» **Provided information**

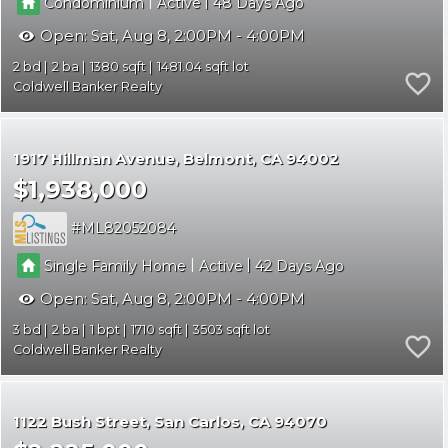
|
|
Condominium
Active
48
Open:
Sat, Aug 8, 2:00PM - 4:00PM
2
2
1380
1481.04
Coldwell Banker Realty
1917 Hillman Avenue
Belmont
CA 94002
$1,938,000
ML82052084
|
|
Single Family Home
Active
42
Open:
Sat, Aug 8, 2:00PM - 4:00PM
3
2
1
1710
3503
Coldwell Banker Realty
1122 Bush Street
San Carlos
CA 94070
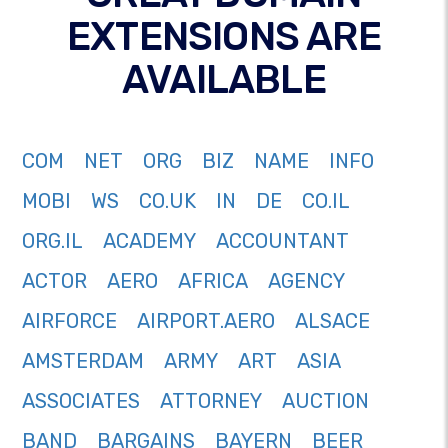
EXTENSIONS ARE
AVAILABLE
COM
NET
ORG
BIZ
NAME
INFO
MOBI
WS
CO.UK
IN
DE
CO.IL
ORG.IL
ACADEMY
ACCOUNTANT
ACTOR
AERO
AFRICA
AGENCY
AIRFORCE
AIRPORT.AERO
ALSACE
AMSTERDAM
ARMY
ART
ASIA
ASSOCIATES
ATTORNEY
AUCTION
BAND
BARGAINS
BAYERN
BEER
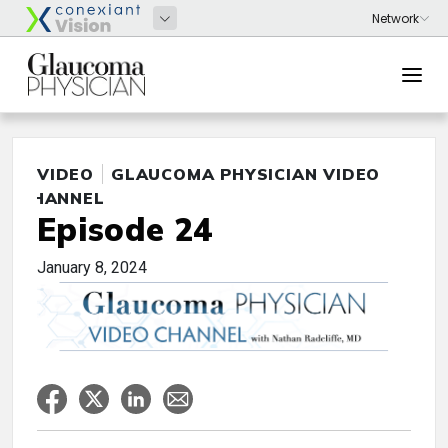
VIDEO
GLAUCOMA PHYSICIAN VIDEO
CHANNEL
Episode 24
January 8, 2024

...

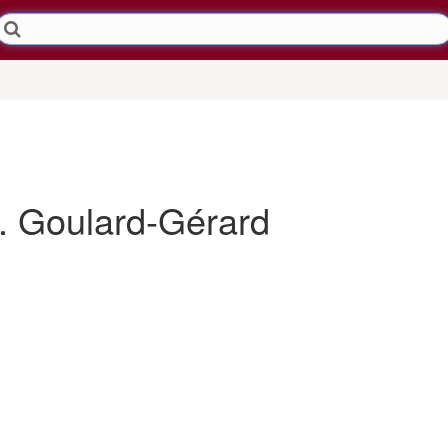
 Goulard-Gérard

» **What you have to do**
Within the data above, the span starting at the line containing "GLAUCOMA PHYSICIAN VIDEO" and ending at the line containing "January 8, 2024" is to be retyped exactly, with no other lines.

» **Your response**
GLAUCOMA PHYSICIAN VIDEO
CHANNEL
Episode 24
January 8, 2024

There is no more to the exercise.